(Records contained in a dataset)
☆ ☆ ☆ ☆
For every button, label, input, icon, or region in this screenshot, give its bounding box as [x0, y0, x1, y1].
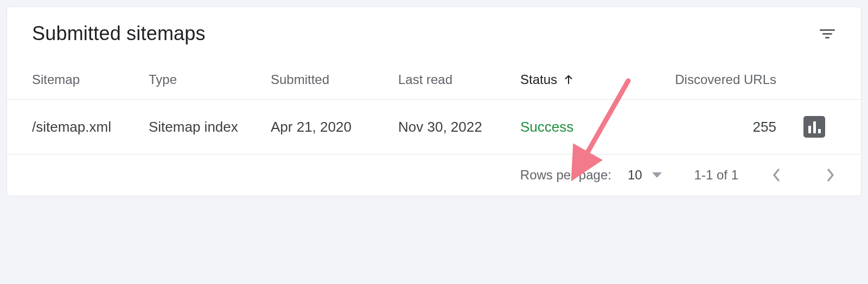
column-status-label: Status: [520, 72, 557, 87]
cell-last-read: Nov 30, 2022: [398, 119, 520, 135]
pagination-bar: Rows per page: 10 1-1 of 1: [7, 154, 861, 196]
rows-per-page: Rows per page: 10: [520, 167, 662, 183]
cell-status: Success: [520, 119, 656, 135]
page-range: 1-1 of 1: [694, 167, 738, 183]
card-title: Submitted sitemaps: [32, 22, 206, 45]
cell-discovered-urls: 255: [656, 119, 793, 135]
column-submitted[interactable]: Submitted: [271, 72, 398, 87]
sort-ascending-icon: [563, 74, 575, 86]
table-header-row: Sitemap Type Submitted Last read Status …: [7, 60, 861, 100]
column-status[interactable]: Status: [520, 72, 656, 87]
next-page-button[interactable]: [825, 170, 836, 180]
rows-per-page-label: Rows per page:: [520, 167, 611, 183]
column-sitemap[interactable]: Sitemap: [32, 72, 149, 87]
sitemaps-card: Submitted sitemaps Sitemap Type Submitte…: [7, 7, 861, 196]
card-header: Submitted sitemaps: [7, 7, 861, 60]
bar-chart-icon[interactable]: [803, 116, 825, 138]
cell-submitted: Apr 21, 2020: [271, 119, 398, 135]
table-row[interactable]: /sitemap.xml Sitemap index Apr 21, 2020 …: [7, 100, 861, 154]
column-last-read[interactable]: Last read: [398, 72, 520, 87]
page-nav: [771, 170, 836, 180]
filter-icon[interactable]: [819, 25, 836, 42]
column-discovered-urls[interactable]: Discovered URLs: [656, 72, 793, 87]
prev-page-button[interactable]: [771, 170, 782, 180]
dropdown-triangle-icon: [652, 172, 662, 178]
column-type[interactable]: Type: [149, 72, 271, 87]
rows-per-page-value: 10: [628, 167, 642, 183]
cell-type: Sitemap index: [149, 119, 271, 135]
rows-per-page-select[interactable]: 10: [628, 167, 662, 183]
cell-sitemap: /sitemap.xml: [32, 119, 149, 135]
☆ ☆ ☆ ☆
**Task requirements:** For each line above that has the word "urls", add one to a tally, and report the final tally alone.

**Task solution:** 2